Dans ses conclusions notifiées le 20 août 2018, Uzuc demande à la cour de déclarer irrecevables les moyens soulevés par Prakash
Steelage Ltd et, à défaut, de les déclarer mal fondés, de rejeter le recours en annulation, de rejeter les demandes de Prakash Steelage
Ltd et de condamner cette dernière à lui payer la somme de 80 000 euros au titre de l'article 700 du code de procédure civile, outre les
dépens.
SUR CE,
Sur le premier moyen tiré de l'incompétence du tribunal arbitral (article 1520, 1° du code de procédure civile) :
Prakash Steelage Ltd soutient, d'une part, que les parties n'ont pas entendu soumettre à l'arbitrage leurs différends, la seule mention “Cour d'arbitrage de Paris» figurant dans un échange de courriels avec Uzuc révélant seulement que la clause compromissoire
litigieuse était encore au stade de la négociation et de la rédaction sans que les parties y aient consenti. La volonté de consentir à
l'arbitrage ne se présumant pas, Prakash Steelage affirme que le tribunal arbitral, qui a lui-même retenu que la convention entre Uzuc
et Prakash Steelage comprenait à l'origine une clause compromissoire qui a été barrée, aurait dû juger que cette clause compromissoire avait été refusée par elle. Elle ajoute, d'autre part, que la clause compromissoire « Cour d'arbitrage de Paris » ne comprend aucune indication quant à sa portée et à son étendue et qu'elle serait, comme telle, « impraticable ». Elle ajoute que ce moyen est recevable devant le juge de l'annulation pour avoir été soulevé dès le début de l'instance arbitrale dans sa réponse à la demande d'arbitrage du 4 juin 2015.

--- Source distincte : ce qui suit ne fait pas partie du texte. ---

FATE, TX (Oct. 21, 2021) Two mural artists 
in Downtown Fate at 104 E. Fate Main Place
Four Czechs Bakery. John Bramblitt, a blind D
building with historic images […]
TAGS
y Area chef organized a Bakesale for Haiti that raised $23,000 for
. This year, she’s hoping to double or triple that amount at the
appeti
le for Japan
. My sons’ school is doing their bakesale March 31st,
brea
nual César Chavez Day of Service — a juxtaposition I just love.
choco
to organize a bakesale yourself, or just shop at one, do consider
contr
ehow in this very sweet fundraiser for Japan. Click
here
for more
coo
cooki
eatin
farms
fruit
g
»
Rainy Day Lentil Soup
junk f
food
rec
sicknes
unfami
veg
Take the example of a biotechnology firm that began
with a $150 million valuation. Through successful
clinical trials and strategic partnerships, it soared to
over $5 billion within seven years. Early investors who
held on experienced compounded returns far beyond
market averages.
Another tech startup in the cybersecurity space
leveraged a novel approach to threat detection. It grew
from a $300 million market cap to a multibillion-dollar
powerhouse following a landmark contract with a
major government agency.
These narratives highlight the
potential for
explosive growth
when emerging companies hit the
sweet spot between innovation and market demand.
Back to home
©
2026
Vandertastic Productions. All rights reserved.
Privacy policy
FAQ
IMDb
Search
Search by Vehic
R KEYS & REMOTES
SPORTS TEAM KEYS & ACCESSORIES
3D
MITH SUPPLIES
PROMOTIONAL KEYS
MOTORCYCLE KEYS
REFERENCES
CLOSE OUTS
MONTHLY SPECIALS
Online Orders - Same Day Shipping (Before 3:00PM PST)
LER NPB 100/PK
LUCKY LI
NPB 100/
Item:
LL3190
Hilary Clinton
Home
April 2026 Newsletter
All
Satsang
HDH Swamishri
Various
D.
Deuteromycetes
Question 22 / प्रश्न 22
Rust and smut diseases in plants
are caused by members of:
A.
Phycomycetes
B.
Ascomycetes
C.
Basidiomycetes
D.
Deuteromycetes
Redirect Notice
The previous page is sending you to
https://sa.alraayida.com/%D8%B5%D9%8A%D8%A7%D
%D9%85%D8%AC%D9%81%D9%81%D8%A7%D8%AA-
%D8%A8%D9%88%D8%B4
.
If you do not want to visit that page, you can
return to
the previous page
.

Uzuc soutient qu'en vertu des dispositions de l'article 1466 du code de procédure civile, applicables en matière d'arbitrage international selon l'article 1506, 3° du même code, Prakash Steelage est irrecevable à soulever ce moyen qui ne l'a pas été devant les arbitres. Uzuc affirme que le tribunal arbitral était en tout état de cause compétent.
Mais selon l'article 1466 du code de procédure civile, rendu applicable en matière d'arbitrage international par l'article 1506, 3° du
même code, la partie qui, en connaissance de cause et sans motif légitime, s'abstient d'invoquer en temps utile une irrégularité devant
le tribunal arbitral est réputée avoir renoncé à s'en prévaloir.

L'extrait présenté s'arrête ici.